======== The input

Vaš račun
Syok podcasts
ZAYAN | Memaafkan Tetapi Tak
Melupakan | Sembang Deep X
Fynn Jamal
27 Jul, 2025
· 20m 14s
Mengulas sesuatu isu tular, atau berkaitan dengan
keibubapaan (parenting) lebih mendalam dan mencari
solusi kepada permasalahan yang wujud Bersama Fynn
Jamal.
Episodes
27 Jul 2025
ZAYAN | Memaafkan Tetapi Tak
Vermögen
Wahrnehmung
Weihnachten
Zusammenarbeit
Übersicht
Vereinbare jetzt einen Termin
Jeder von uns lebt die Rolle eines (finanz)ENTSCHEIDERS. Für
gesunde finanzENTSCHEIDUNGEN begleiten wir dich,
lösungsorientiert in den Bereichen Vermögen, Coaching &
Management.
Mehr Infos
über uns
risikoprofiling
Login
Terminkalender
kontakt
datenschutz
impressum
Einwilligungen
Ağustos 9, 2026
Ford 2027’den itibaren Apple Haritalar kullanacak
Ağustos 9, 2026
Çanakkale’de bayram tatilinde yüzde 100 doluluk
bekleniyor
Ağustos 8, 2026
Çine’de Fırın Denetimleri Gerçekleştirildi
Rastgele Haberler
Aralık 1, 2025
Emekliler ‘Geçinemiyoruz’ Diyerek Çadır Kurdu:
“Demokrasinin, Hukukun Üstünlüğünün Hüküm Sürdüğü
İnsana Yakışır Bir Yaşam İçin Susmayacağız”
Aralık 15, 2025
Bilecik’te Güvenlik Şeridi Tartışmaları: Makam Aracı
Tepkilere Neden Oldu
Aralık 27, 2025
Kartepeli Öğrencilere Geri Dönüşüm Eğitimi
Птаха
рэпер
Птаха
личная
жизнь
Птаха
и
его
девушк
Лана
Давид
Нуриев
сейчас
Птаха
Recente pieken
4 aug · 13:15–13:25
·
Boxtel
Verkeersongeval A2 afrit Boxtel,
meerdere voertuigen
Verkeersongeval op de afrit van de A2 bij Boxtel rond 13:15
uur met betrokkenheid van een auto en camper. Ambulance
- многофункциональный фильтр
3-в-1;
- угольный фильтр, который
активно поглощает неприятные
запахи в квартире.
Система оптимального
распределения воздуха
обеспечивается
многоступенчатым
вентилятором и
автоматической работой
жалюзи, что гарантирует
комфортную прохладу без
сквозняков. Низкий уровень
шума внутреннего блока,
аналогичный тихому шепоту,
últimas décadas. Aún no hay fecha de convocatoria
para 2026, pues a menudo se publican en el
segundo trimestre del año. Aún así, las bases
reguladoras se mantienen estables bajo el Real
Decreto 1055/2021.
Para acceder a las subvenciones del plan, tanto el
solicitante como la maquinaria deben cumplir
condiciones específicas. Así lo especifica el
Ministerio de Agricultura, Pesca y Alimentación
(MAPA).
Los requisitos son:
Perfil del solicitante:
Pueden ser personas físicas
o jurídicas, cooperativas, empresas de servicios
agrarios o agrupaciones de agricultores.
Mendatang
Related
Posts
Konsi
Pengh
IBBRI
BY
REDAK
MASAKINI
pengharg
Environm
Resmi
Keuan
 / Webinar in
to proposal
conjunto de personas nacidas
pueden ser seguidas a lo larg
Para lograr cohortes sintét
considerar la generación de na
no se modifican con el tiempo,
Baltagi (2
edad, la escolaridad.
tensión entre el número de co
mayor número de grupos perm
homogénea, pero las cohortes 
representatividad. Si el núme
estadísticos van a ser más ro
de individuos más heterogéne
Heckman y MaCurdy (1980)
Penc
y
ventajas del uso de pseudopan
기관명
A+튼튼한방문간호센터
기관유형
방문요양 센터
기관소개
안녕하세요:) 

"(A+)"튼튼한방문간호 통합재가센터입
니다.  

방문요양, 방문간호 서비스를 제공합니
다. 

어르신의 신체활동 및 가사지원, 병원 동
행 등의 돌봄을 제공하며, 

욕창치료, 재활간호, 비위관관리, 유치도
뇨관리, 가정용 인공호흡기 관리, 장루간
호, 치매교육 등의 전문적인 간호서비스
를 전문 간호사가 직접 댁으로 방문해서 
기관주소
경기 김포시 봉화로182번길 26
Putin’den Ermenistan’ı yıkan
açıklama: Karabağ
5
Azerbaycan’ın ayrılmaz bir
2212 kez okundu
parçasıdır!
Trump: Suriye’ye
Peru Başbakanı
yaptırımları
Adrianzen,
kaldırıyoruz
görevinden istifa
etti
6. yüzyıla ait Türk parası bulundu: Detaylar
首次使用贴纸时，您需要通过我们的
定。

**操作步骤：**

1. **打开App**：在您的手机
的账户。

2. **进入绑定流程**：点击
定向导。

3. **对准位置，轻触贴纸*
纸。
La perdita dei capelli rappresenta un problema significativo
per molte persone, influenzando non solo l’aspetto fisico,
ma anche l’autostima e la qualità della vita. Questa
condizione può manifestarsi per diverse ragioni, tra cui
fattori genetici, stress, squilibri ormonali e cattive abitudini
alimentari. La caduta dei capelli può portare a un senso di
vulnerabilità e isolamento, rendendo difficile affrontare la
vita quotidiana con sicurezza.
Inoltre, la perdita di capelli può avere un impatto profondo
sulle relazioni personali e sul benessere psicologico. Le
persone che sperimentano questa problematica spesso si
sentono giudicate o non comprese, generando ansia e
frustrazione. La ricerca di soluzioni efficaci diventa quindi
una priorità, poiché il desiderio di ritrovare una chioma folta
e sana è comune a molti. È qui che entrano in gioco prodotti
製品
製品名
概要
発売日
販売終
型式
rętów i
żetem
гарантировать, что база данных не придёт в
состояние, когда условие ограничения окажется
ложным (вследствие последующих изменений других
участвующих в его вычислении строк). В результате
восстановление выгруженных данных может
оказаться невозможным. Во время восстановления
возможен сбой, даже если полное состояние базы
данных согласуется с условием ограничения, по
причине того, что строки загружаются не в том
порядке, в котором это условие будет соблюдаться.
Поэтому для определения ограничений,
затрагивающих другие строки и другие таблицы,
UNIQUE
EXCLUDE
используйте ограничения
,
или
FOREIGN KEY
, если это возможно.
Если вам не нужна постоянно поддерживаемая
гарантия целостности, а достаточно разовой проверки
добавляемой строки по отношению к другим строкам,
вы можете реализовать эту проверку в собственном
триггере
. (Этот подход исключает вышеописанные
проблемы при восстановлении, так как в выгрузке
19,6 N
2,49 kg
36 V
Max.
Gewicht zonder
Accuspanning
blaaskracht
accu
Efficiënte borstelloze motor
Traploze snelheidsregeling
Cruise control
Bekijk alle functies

================

Look through the records for the word "número". Every line that has it should be copied.

* Answer box *
tensión entre el número de co
mayor número de grupos perm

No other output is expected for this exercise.